> [About this exercise] Everything in the listing must be repeated exactly, apart from the images.

> [Supplied information]
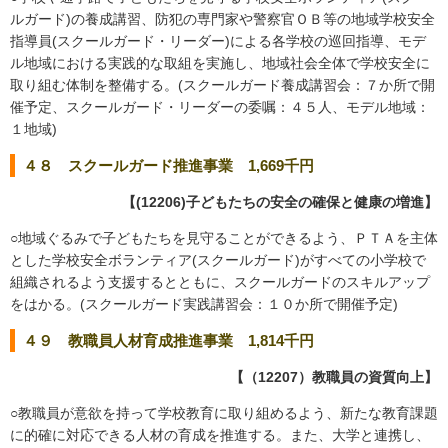
ルガード)の養成講習、防犯の専門家や警察官ＯＢ等の地域学校安全
指導員(スクールガード・リーダー)による各学校の巡回指導、モデ
ル地域における実践的な取組を実施し、地域社会全体で学校安全に
取り組む体制を整備する。(スクールガード養成講習会：７か所で開
催予定、スクールガード・リーダーの委嘱：４５人、モデル地域：
１地域)
４８ スクールガード推進事業 1,669千円
【(12206)子どもたちの安全の確保と健康の増進】
○地域ぐるみで子どもたちを見守ることができるよう、ＰＴＡを主体
とした学校安全ボランティア(スクールガード)がすべての小学校で
組織されるよう支援するとともに、スクールガードのスキルアップ
をはかる。(スクールガード実践講習会：１０か所で開催予定)
４９ 教職員人材育成推進事業 1,814千円
【（12207）教職員の資質向上】
○教職員が意欲を持って学校教育に取り組めるよう、新たな教育課題
に的確に対応できる人材の育成を推進する。また、大学と連携し、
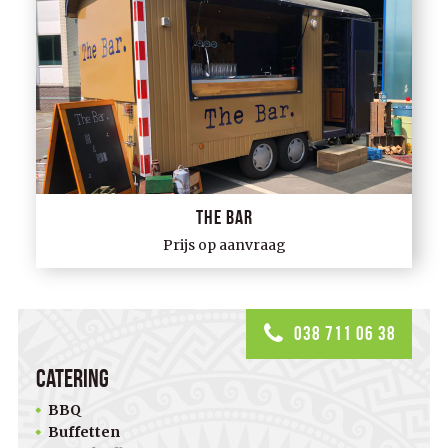
The Bar
Prijs op aanvraag
038 711 06 38
Catering
BBQ
Buffetten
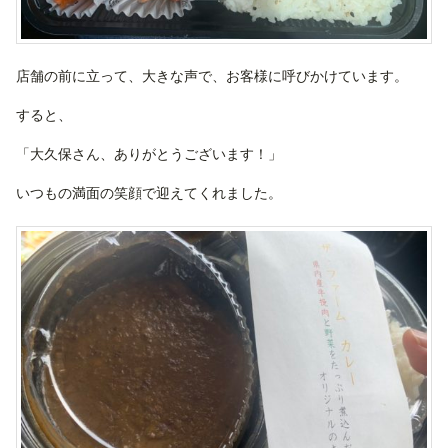
店舗の前に立って、大きな声で、お客様に呼びかけています。
すると、
「大久保さん、ありがとうございます！」
いつもの満面の笑顔で迎えてくれました。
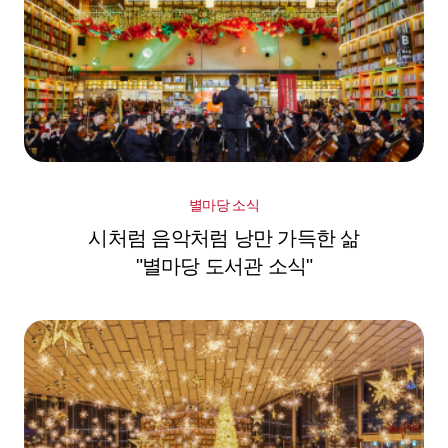
별마당 소식
시처럼 음악처럼 낭만 가득한 삶
"별마당 도서관 소식"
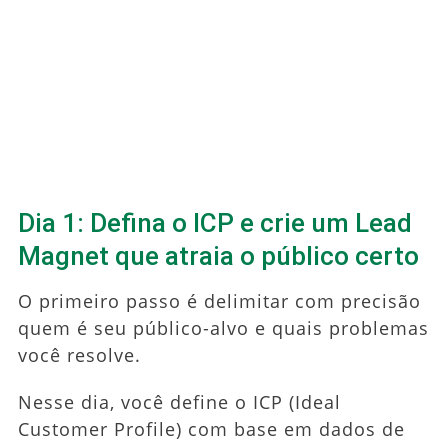
Dia 1: Defina o ICP e crie um Lead
Magnet que atraia o público certo
O primeiro passo é delimitar com precisão
quem é seu público-alvo e quais problemas
você resolve.
Nesse dia, você define o ICP (Ideal
Customer Profile) com base em dados de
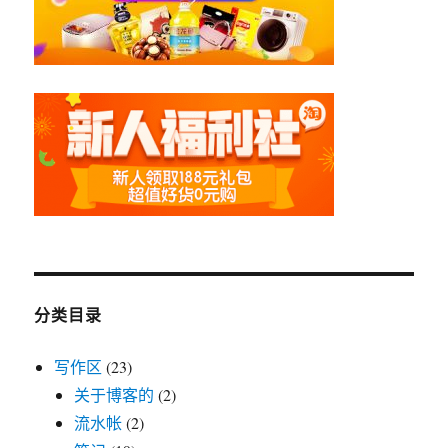
分类目录
写作区
(23)
关于博客的
(2)
流水帐
(2)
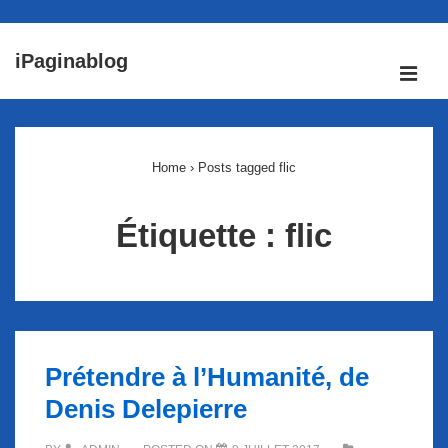
↓
iPaginablog
passer
ME
au
Main
contenu
Navigation
principal
Home
›
Posts tagged flic
Étiquette :
flic
Prétendre à l’Humanité, de
Denis Delepierre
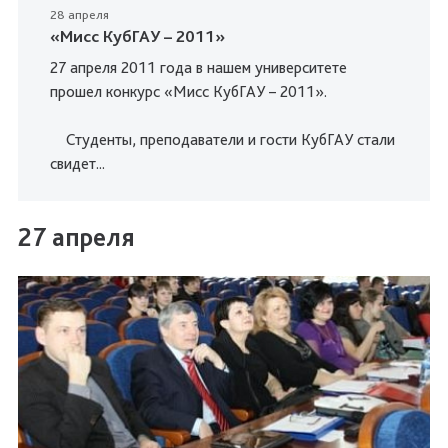
28 апреля
«Мисс КубГАУ – 2011»
27 апреля 2011 года в нашем университете
прошел конкурс «Мисс КубГАУ – 2011».
Студенты, преподаватели и гости КубГАУ стали
свидет...
27 апреля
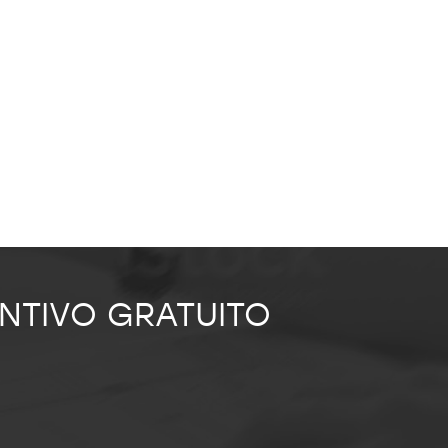
ENTIVO GRATUITO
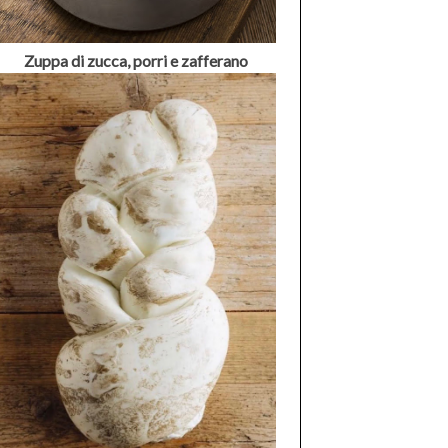
Zuppa di zucca, porri e zafferano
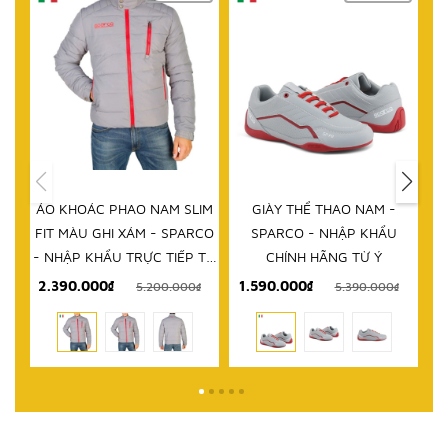
HẾT HÀNG
IM
GIÀY THỂ THAO NAM -
DÉP NAM - SPARCO - NHẬP
D
RCO
SPARCO - NHẬP KHẨU
KHẨU CHÍNH HÃNG TỪ Ý
 TỪ
CHÍNH HÃNG TỪ Ý
1.590.000₫
999.000₫
₫
5.390.000₫
2.580.000₫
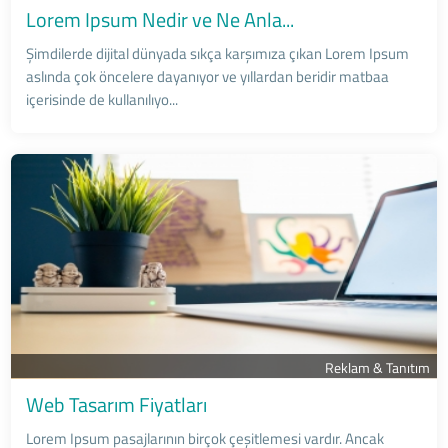
Lorem Ipsum Nedir ve Ne Anla...
Şimdilerde dijital dünyada sıkça karşımıza çıkan Lorem Ipsum
aslında çok öncelere dayanıyor ve yıllardan beridir matbaa
içerisinde de kullanılıyo...
Reklam & Tanıtım
Web Tasarım Fiyatları
Lorem Ipsum pasajlarının birçok çeşitlemesi vardır. Ancak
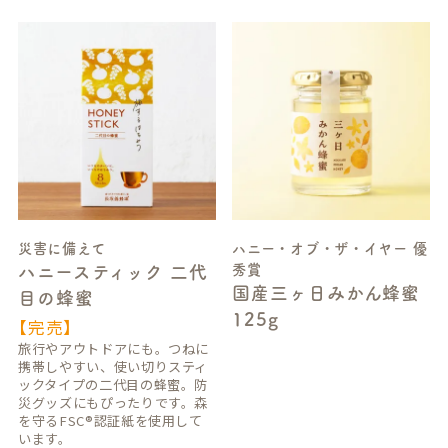
災害に備えて
ハニー・オブ・ザ・イヤー 優
秀賞
ハニースティック 二代
国産三ヶ日みかん蜂蜜
目の蜂蜜
125g
【完売】
旅行やアウトドアにも。つねに
携帯しやすい、使い切りスティ
ックタイプの二代目の蜂蜜。防
災グッズにもぴったりです。森
を守るFSC®認証紙を使用して
います。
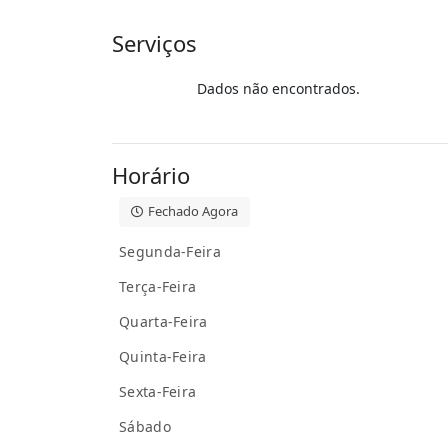
Serviços
Dados não encontrados.
Horário
Fechado Agora
Segunda-Feira
Terça-Feira
Quarta-Feira
Quinta-Feira
Sexta-Feira
Sábado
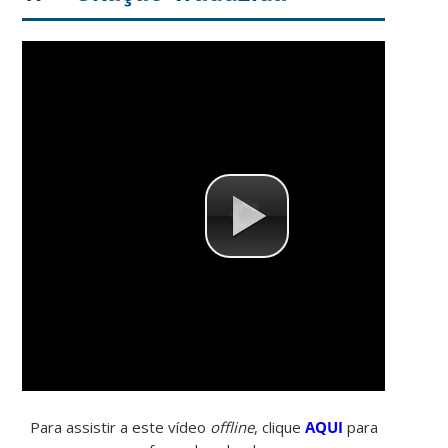
Para assistir a este vídeo
offline
, clique
AQUI
para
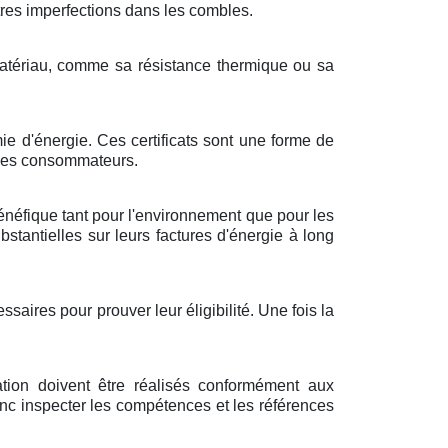
utres imperfections dans les combles.
e matériau, comme sa résistance thermique ou sa
e d'énergie. Ces certificats sont une forme de
 les consommateurs.
bénéfique tant pour l'environnement que pour les
antielles sur leurs factures d'énergie à long
saires pour prouver leur éligibilité. Une fois la
ation doivent être réalisés conformément aux
t donc inspecter les compétences et les références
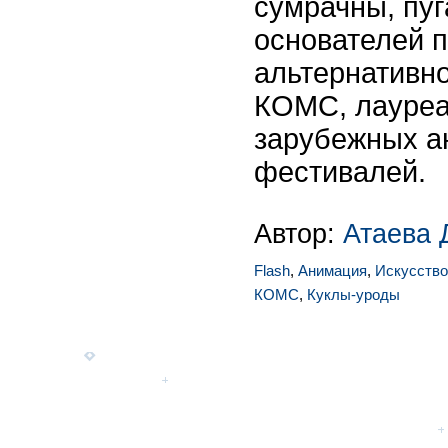
сумрачны, пу
основателей 
альтернативн
КОМС, лауреа
зарубежных 
фестивалей.
Автор:
Атаева 
Flash
,
Анимация
,
Искусство
КОМС
,
Куклы-уроды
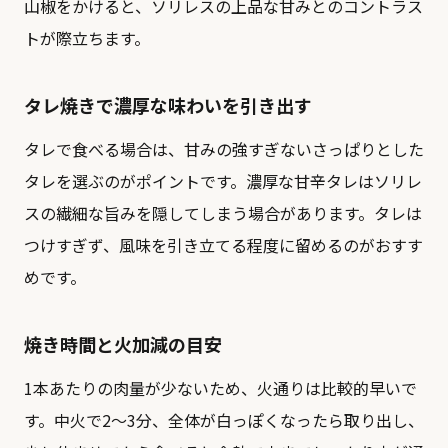
山椒をかけると、ソリレスの上品な甘みとのコントラス
トが際立ちます。
タレ焼きで濃厚な味わいを引き出す
タレで食べる場合は、甘みの強すぎないさっぱりとした
タレを選ぶのがポイントです。濃厚な甘辛タレはソリレ
スの繊細な旨みを隠してしまう場合があります。タレは
つけすぎず、風味を引き立てる程度に留めるのがおすす
めです。
焼き時間と火加減の目安
1本あたりの肉量が少ないため、火通りは比較的早いで
す。中火で2〜3分、全体が白っぽくなったら取り出し、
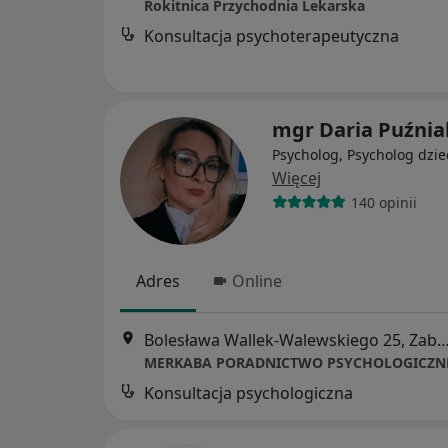
Rokitnica Przychodnia Lekarska
Konsultacja psychoterapeutyczna
mgr Daria Puźnia
Psycholog, Psycholog dzie
Więcej
140 opinii
Adres
Online
Bolesława Wallek-Walewskiego 25, 
Konsultacja psychologiczna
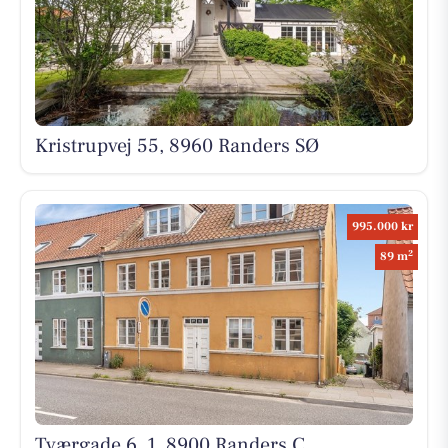
Kristrupvej 55, 8960 Randers SØ
995.000 kr
2
89 m
Tværgade 6, 1, 8900 Randers C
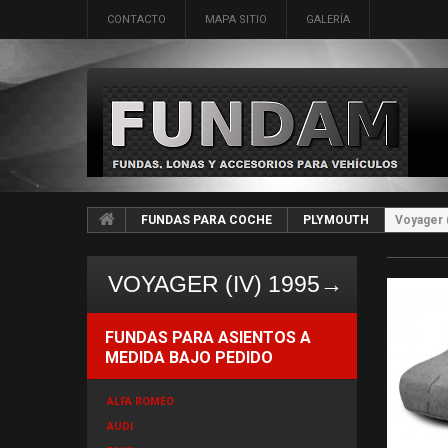
CONTACTO
MAPA SITIO
GALERÍA
FUNDAS PARA COCHE
PLYMOUTH
Voyager 
VOYAGER (IV) 1995→
FUNDAS PARA ASIENTOS A
MEDIDA BAJO PEDIDO
ALFA ROMEO
AUDI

> [Output of the task]
ルガード)の養成講習、防犯の専門家や警察官ＯＢ等の地域学校安全
指導員(スクールガード・リーダー)による各学校の巡回指導、モデ
ル地域における実践的な取組を実施し、地域社会全体で学校安全に
取り組む体制を整備する。(スクールガード養成講習会：７か所で開
催予定、スクールガード・リーダーの委嘱：４５人、モデル地域：
１地域)
４８ スクールガード推進事業 1,669千円
【(12206)子どもたちの安全の確保と健康の増進】
○地域ぐるみで子どもたちを見守ることができるよう、ＰＴＡを主体
とした学校安全ボランティア(スクールガード)がすべての小学校で
組織されるよう支援するとともに、スクールガードのスキルアップ
をはかる。(スクールガード実践講習会：１０か所で開催予定)
４９ 教職員人材育成推進事業 1,814千円
【（12207）教職員の資質向上】
○教職員が意欲を持って学校教育に取り組めるよう、新たな教育課題
に的確に対応できる人材の育成を推進する。また、大学と連携し、
The Bar
Prijs op aanvraag
038 711 06 38
Catering
BBQ
Buffetten
店舗の前に立って、大きな声で、お客様に呼びかけています。
すると、
「大久保さん、ありがとうございます！」
いつもの満面の笑顔で迎えてくれました。
별마당 소식
시처럼 음악처럼 낭만 가득한 삶
"별마당 도서관 소식"
Dia 1: Defina o ICP e crie um Lead
Magnet que atraia o público certo
O primeiro passo é delimitar com precisão
quem é seu público-alvo e quais problemas
você resolve.
Nesse dia, você define o ICP (Ideal
Customer Profile) com base em dados de
分类目录
写作区
(23)
关于博客的
(2)
流水帐
(2)
↓
iPaginablog
passer
ME
au
Main
contenu
Navigation
principal
Home
›
Posts tagged flic
Étiquette :
flic
Prétendre à l’Humanité, de
Denis Delepierre
28 апреля
«Мисс КубГАУ – 2011»
27 апреля 2011 года в нашем университете
прошел конкурс «Мисс КубГАУ – 2011».
Студенты, преподаватели и гости КубГАУ стали
свидет...
27 апреля
ENTIVO GRATUITO
Zuppa di zucca, porri e zafferano
HẾT HÀNG
IM
GIÀY THỂ THAO NAM -
DÉP NAM - SPARCO - NHẬP
D
RCO
SPARCO - NHẬP KHẨU
KHẨU CHÍNH HÃNG TỪ Ý
 TỪ
CHÍNH HÃNG TỪ Ý
1.590.000₫
999.000₫
₫
5.390.000₫
2.580.000₫
Lorem Ipsum Nedir ve Ne Anla...
Şimdilerde dijital dünyada sıkça karşımıza çıkan Lorem Ipsum
aslında çok öncelere dayanıyor ve yıllardan beridir matbaa
içerisinde de kullanılıyo...
Reklam & Tanıtım
Web Tasarım Fiyatları
Lorem Ipsum pasajlarının birçok çeşitlemesi vardır. Ancak
災害に備えて
ハニー・オブ・ザ・イヤー 優
秀賞
ハニースティック 二代
国産三ヶ日みかん蜂蜜
目の蜂蜜
125g
【完売】
旅行やアウトドアにも。つねに
携帯しやすい、使い切りスティ
ックタイプの二代目の蜂蜜。防
災グッズにもぴったりです。森
を守るFSC®認証紙を使用して
います。
Serviços
Dados não encontrados.
Horário
Fechado Agora
Segunda-Feira
Terça-Feira
Quarta-Feira
Quinta-Feira
Sexta-Feira
Sábado
Para assistir a este vídeo
offline
, clique
AQUI
para
utres imperfections dans les combles.
e matériau, comme sa résistance thermique ou sa
e d'énergie. Ces certificats sont une forme de
 les consommateurs.
bénéfique tant pour l'environnement que pour les
antielles sur leurs factures d'énergie à long
saires pour prouver leur éligibilité. Une fois la
ation doivent être réalisés conformément aux
t donc inspecter les compétences et les références
сумрачны, пу
основателей 
альтернативн
КОМС, лауреа
зарубежных 
фестивалей.
Автор:
Атаева 
Flash
,
Анимация
,
Искусство
КОМС
,
Куклы-уроды
山椒をかけると、ソリレスの上品な甘みとのコントラス
トが際立ちます。
タレ焼きで濃厚な味わいを引き出す
タレで食べる場合は、甘みの強すぎないさっぱりとした
タレを選ぶのがポイントです。濃厚な甘辛タレはソリレ
スの繊細な旨みを隠してしまう場合があります。タレは
つけすぎず、風味を引き立てる程度に留めるのがおすす
めです。
焼き時間と火加減の目安
1本あたりの肉量が少ないため、火通りは比較的早いで
す。中火で2〜3分、全体が白っぽくなったら取り出し、
Rokitnica Przychodnia Lekarska
Konsultacja psychoterapeutyczna
mgr Daria Puźnia
Psycholog, Psycholog dzie
Więcej
140 opinii
Adres
Online
Bolesława Wallek-Walewskiego 25, 
Konsultacja psychologiczna
Kristrupvej 55, 8960 Randers SØ
995.000 kr
2
89 m
Tværgade 6, 1, 8900 Randers C
CONTACTO
MAPA SITIO
GALERÍA
FUNDAS PARA COCHE
PLYMOUTH
Voyager 
VOYAGER (IV) 1995→
FUNDAS PARA ASIENTOS A
MEDIDA BAJO PEDIDO
ALFA ROMEO
AUDI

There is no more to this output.